* _PROBLEM TO SOLVE_
Scan the lines below for the word "will". Copy each line you find it in.
====
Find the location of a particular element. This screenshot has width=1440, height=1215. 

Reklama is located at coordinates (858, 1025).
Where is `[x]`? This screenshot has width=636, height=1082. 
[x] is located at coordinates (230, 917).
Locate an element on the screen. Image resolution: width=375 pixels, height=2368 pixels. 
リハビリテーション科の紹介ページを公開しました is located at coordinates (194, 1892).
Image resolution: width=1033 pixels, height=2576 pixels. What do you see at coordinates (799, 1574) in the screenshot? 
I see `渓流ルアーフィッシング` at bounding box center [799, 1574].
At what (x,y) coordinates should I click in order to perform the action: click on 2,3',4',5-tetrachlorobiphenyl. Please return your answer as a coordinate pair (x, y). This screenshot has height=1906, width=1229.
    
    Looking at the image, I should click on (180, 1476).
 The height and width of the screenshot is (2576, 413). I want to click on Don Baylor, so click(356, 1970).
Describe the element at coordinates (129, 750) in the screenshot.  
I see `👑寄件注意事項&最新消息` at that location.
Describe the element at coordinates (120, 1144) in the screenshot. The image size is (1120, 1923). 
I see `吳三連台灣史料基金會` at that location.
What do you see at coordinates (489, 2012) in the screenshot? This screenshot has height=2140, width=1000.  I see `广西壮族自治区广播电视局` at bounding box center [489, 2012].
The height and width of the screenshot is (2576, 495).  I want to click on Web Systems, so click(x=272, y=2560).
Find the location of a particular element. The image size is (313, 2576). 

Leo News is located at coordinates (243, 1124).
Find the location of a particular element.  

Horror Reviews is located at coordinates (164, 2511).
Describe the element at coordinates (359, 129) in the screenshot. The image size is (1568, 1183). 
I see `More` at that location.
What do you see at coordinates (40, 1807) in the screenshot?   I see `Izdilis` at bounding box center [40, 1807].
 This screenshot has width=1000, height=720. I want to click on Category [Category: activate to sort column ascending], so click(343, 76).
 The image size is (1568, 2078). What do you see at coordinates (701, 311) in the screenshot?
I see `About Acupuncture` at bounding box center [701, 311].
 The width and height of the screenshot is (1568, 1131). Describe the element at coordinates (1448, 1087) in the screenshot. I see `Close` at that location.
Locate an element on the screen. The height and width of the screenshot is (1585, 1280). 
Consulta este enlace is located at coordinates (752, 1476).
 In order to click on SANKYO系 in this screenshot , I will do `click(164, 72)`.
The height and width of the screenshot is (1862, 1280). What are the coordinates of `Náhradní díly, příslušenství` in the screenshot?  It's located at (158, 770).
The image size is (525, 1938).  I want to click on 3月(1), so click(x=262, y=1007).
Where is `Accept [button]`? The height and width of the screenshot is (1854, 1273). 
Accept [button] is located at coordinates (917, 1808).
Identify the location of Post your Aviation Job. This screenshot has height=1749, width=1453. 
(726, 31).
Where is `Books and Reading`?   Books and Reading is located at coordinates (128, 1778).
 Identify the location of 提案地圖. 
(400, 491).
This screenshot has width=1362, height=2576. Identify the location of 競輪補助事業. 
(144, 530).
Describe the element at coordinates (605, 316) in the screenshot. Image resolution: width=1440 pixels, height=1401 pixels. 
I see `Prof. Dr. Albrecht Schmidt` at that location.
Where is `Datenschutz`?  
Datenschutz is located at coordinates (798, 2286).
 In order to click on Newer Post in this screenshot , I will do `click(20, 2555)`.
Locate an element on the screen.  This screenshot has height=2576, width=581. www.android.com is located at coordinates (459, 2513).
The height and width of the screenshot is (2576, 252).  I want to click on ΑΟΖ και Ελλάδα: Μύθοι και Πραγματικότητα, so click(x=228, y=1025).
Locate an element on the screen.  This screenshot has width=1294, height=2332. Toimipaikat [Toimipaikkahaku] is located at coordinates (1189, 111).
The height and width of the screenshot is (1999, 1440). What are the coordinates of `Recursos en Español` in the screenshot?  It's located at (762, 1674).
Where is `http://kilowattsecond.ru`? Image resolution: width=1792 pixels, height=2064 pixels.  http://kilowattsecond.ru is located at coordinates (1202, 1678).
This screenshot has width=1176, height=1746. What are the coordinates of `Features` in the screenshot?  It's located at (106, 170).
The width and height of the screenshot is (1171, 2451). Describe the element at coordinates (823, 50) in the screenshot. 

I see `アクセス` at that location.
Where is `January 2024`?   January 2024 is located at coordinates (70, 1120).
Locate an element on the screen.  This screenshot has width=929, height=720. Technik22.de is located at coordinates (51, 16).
====
* _EXERCISE OUTPUT_
 In order to click on SANKYO系 in this screenshot , I will do `click(164, 72)`.
 In order to click on Newer Post in this screenshot , I will do `click(20, 2555)`.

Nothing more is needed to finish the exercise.